Daphne Keen Nailed Her Logan Audition By Landing A Hard Punch On Hugh Jackman

When the buzz around "Logan" first started it came also with the assumption that it would be the last time either Hugh Jackman or Patrick Stewart would appear as their X-Men characters — although that's no longer the case given the revelation Ryan Reynolds recently made announcing the Wolverine actor would indeed have a part to play in "Deadpool 3." Part of that announcement even included the caveat that the decision wouldn't affect the heartbreakingly fitting end seen in "Logan" — which was loosely based on the "Old Man Logan" comic by Mark Millar and Steve McNiven.

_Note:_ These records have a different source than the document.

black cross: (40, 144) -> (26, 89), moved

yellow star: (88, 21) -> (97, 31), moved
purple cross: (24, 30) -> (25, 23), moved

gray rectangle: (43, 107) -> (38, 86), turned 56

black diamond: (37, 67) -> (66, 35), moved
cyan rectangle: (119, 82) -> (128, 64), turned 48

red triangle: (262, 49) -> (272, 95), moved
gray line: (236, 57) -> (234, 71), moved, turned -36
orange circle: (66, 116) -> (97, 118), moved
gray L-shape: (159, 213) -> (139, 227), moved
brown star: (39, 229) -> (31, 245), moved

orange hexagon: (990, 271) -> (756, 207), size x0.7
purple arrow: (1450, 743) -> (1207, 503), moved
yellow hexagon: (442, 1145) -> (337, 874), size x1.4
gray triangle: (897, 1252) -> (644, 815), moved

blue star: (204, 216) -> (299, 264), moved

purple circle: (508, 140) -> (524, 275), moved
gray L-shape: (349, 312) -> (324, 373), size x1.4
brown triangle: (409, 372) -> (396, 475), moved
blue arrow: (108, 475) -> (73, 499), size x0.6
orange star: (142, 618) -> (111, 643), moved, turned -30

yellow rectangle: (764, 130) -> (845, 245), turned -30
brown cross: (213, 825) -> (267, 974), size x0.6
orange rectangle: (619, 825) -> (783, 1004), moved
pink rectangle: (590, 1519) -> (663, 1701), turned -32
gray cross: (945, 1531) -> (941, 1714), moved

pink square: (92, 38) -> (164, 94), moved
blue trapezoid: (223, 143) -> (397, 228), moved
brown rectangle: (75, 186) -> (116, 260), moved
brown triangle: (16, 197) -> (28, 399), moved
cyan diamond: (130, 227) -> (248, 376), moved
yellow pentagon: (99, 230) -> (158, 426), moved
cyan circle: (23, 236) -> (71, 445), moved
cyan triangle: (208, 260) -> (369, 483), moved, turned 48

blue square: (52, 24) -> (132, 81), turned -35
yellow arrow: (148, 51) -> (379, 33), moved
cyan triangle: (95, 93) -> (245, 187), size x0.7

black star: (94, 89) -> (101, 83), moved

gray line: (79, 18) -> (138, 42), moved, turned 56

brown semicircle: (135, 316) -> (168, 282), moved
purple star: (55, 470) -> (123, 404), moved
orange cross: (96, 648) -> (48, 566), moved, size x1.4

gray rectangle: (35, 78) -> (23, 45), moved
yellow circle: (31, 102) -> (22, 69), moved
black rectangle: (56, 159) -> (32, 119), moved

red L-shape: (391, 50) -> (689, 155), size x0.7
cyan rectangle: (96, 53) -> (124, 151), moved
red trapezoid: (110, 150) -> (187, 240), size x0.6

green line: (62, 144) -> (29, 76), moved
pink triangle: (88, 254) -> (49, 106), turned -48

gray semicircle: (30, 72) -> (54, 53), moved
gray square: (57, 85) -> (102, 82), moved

It easily holds the title of the darkest, bloodiest, and most tragic "X-Men" movie ever made. Both Professor Xavier and Wolverine die in the film, after all — not to mention the alluded-to off-screen deaths of the rest of the team. But hidden in all that sorrowful exposition is a touching story about the last of the X-Men passing on the mantle to a younger (and hopefully more successful) generation of mutant heroes. As a result, the dynamic between Wolverine and his "daughter" Laura / X-23 is crucial to the plot and its character-driven story. When it came to casting Dafne Keen (who was 11 years old while filming) both Jackman and director James Mangold knew pretty quickly they'd found the perfect person for the role.

Punching your way to the top like Wolverine

It might be called "Logan," but without Laura / X-23, the film loses much of what made it such a spectacular send-off. "There's no way this film works w/o the remarkable Daphne Keen," Mangold said in a Tweet from 2020. "By the film's 2nd half, the tables have turned & she is carrying the entire movie as Logan has retreated in sickness & self-doubt." Without her, it's just a far more gritty version of "The Wolverine" — but with her, there's a far more weighted finality to this changing of the guard for the X-Men.

Jackman replied with his own Tweet, adding that after Mangold came up with Laura's character, it was clear that the "movie was in essence about family." Which led to concerns about finding "the right fit" for her character. That is until Keen showed up. Right away, she let both Jackman and Mangold she meant business. "The first day we auditioned her," the actor continued, "she punched me in the arm so hard, I was literally bruised the next day. Hired."

When Logan and Laura first meet in the film their goals are at first at odds with one another — but their methods for achieving them aren't. Like her biological father, she uses her adamantium claws to hack her way through anyone she perceives as a threat. Becoming a vision of the weapon Logan once believed he'd once avoided turning into himself. So her ferocity with that punch was probably exactly what they were going for. But it's also the reason that the first fight scene in which she cuts through a group of mercenaries with feral intensity is so riveting.